• **Exercise description**: Write the listing out again word for word. Pictures do not belong in the copy.

• **Records for processing**:
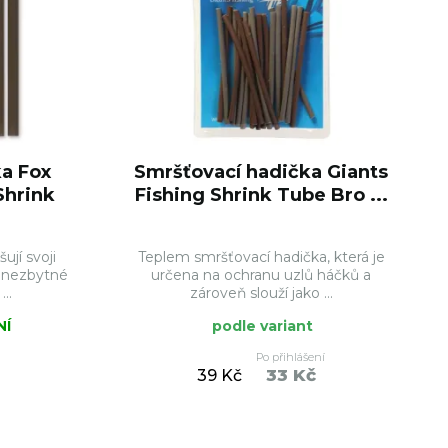
a Fox
Smršťovací hadička Giants
Shrink
Fishing Shrink Tube Bro ...
jí svoji
Teplem smršťovací hadička, která je
u nezbytné
určena na ochranu uzlů háčků a
..
zároveň slouží jako ...
NÍ
podle variant
Po přihlášení
33 Kč
39 Kč
ŠÍKU
DO KOŠÍKU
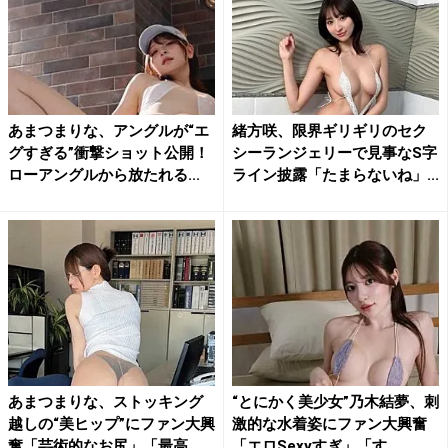
あまつまりな、アングルが“エ
緒方咲、限界ギリギリのセク
グすぎる”衝撃ショット公開！
シーランジェリーで見事なS字
ローアングルから放たれる...
ライン披露「たまらないね」...
あまつまりな、ストッキング
“とにかく美少女”乃木結夢、刺
越しの“美ヒップ”にファン大興
激的な水着姿にファン大興奮
奮「芸術的なお尻」「最高...
「エロSexyすぎ」「す...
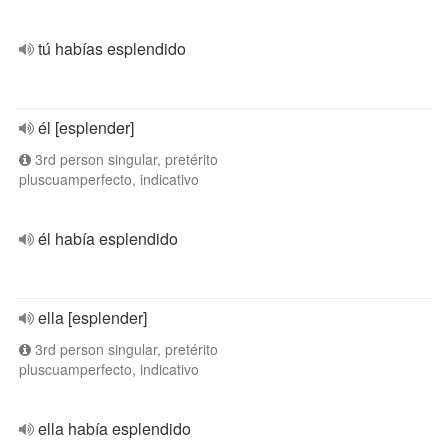
tú habías esplendido
él [esplender]
3rd person singular, pretérito
pluscuamperfecto, indicativo
él había esplendido
ella [esplender]
3rd person singular, pretérito
pluscuamperfecto, indicativo
ella había esplendido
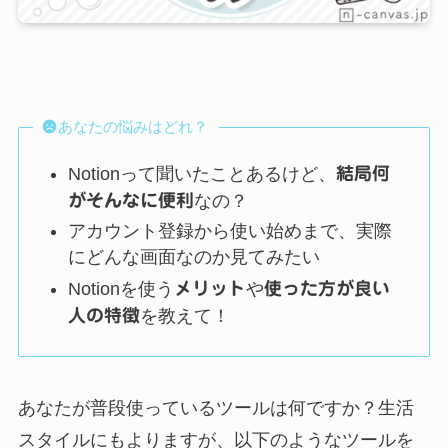
あなたの悩みはどれ？
Notionって聞いたことあるけど、
結局何
がそんなに便利
なの？
アカウント登録から使い始めまで、実際
にどんな画面なのか見てみたい
Notionを使う
メリット
や
使った方が良い
人の特徴
を教えて！
あなたが普段使っているツールは何ですか？生活
スタイルにもよりますが、以下のようなツールを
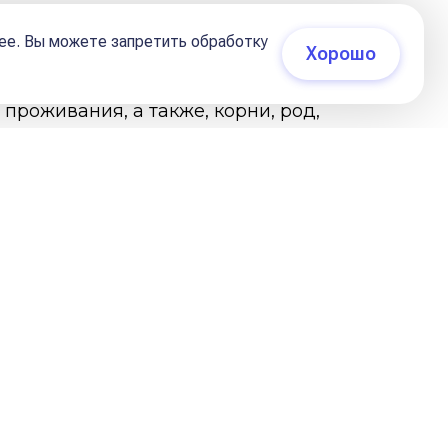
05 октября 2024, 06:50
ее. Вы можете запретить обработку
Хорошо
 проживания, а также, корни, род,
семье, были ли проблемы и
емье, что он чувствует, когда
ы собственного жилья и
точка, которая приносит
в жизни одного из родителей.
воей страны. В плане семьи и
дки. Для мужчины это один из
н может быть риэлтором,
в семье несколько детей, то жильё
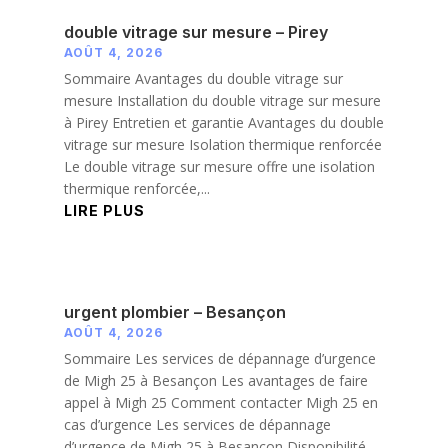
double vitrage sur mesure – Pirey
AOÛT 4, 2026
Sommaire Avantages du double vitrage sur
mesure Installation du double vitrage sur mesure
à Pirey Entretien et garantie Avantages du double
vitrage sur mesure Isolation thermique renforcée
Le double vitrage sur mesure offre une isolation
thermique renforcée,...
LIRE PLUS
urgent plombier – Besançon
AOÛT 4, 2026
Sommaire Les services de dépannage d’urgence
de Migh 25 à Besançon Les avantages de faire
appel à Migh 25 Comment contacter Migh 25 en
cas d’urgence Les services de dépannage
d’urgence de Migh 25 à Besançon Disponibilité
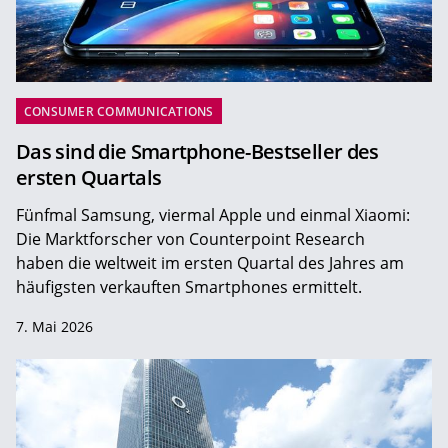
CONSUMER COMMUNICATIONS
Das sind die Smartphone-Bestseller des
ersten Quartals
Fünfmal Samsung, viermal Apple und einmal Xiaomi:
Die Marktforscher von Counterpoint Research
haben die weltweit im ersten Quartal des Jahres am
häufigsten verkauften Smartphones ermittelt.
7. Mai 2026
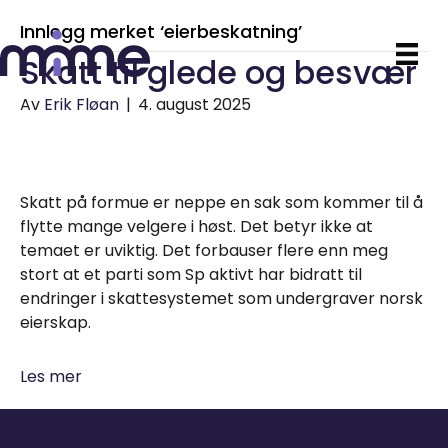
Innlegg merket ‘eierbeskatning’
Skatt til glede og besvær
Av
Erik Fløan
|
4. august 2025
Skatt på formue er neppe en sak som kommer til å
flytte mange velgere i høst. Det betyr ikke at
temaet er uviktig. Det forbauser flere enn meg
stort at et parti som Sp aktivt har bidratt til
endringer i skattesystemet som undergraver norsk
eierskap.
Les mer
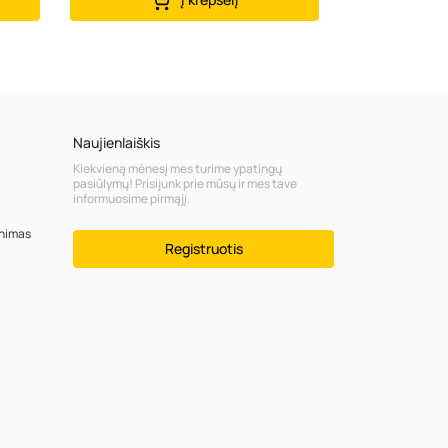
Naujienlaiškis
Kiekvieną mėnesį mes turime ypatingų
pasiūlymų! Prisijunk prie mūsų ir mes tave
informuosime pirmąjį.
inimas
Registruotis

• **Solution to the exercise**:
a Fox
Smršťovací hadička Giants
Shrink
Fishing Shrink Tube Bro ...
jí svoji
Teplem smršťovací hadička, která je
u nezbytné
určena na ochranu uzlů háčků a
..
zároveň slouží jako ...
NÍ
podle variant
Po přihlášení
33 Kč
39 Kč
ŠÍKU
DO KOŠÍKU
あまつまりな、アングルが“エ
緒方咲、限界ギリギリのセク
グすぎる”衝撃ショット公開！
シーランジェリーで見事なS字
ローアングルから放たれる...
ライン披露「たまらないね」...
あまつまりな、ストッキング
“とにかく美少女”乃木結夢、刺
越しの“美ヒップ”にファン大興
激的な水着姿にファン大興奮
奮「芸術的なお尻」「最高...
「エロSexyすぎ」「す...
tú habías esplendido
él [esplender]
3rd person singular, pretérito
pluscuamperfecto, indicativo
él había esplendido
ella [esplender]
3rd person singular, pretérito
pluscuamperfecto, indicativo
ella había esplendido
あなたの悩みはどれ？
Notionって聞いたことあるけど、
結局何
がそんなに便利
なの？
アカウント登録から使い始めまで、実際
にどんな画面なのか見てみたい
Notionを使う
メリット
や
使った方が良い
人の特徴
を教えて！
あなたが普段使っているツールは何ですか？生活
スタイルにもよりますが、以下のようなツールを
05 октября 2024, 06:50
ее. Вы можете запретить обработку
Хорошо
 проживания, а также, корни, род,
семье, были ли проблемы и
емье, что он чувствует, когда
ы собственного жилья и
точка, которая приносит
в жизни одного из родителей.
воей страны. В плане семьи и
дки. Для мужчины это один из
н может быть риэлтором,
в семье несколько детей, то жильё
double vitrage sur mesure – Pirey
AOÛT 4, 2026
Sommaire Avantages du double vitrage sur
mesure Installation du double vitrage sur mesure
à Pirey Entretien et garantie Avantages du double
vitrage sur mesure Isolation thermique renforcée
Le double vitrage sur mesure offre une isolation
thermique renforcée,...
LIRE PLUS
urgent plombier – Besançon
AOÛT 4, 2026
Sommaire Les services de dépannage d’urgence
de Migh 25 à Besançon Les avantages de faire
appel à Migh 25 Comment contacter Migh 25 en
cas d’urgence Les services de dépannage
d’urgence de Migh 25 à Besançon Disponibilité
CONSUMER COMMUNICATIONS
Das sind die Smartphone-Bestseller des
ersten Quartals
Fünfmal Samsung, viermal Apple und einmal Xiaomi:
Die Marktforscher von Counterpoint Research
haben die weltweit im ersten Quartal des Jahres am
häufigsten verkauften Smartphones ermittelt.
7. Mai 2026
Innlegg merket ‘eierbeskatning’
Skatt til glede og besvær
Av
Erik Fløan
|
4. august 2025
Skatt på formue er neppe en sak som kommer til å
flytte mange velgere i høst. Det betyr ikke at
temaet er uviktig. Det forbauser flere enn meg
stort at et parti som Sp aktivt har bidratt til
endringer i skattesystemet som undergraver norsk
eierskap.
Les mer
Naujienlaiškis
Kiekvieną mėnesį mes turime ypatingų
pasiūlymų! Prisijunk prie mūsų ir mes tave
informuosime pirmąjį.
inimas
Registruotis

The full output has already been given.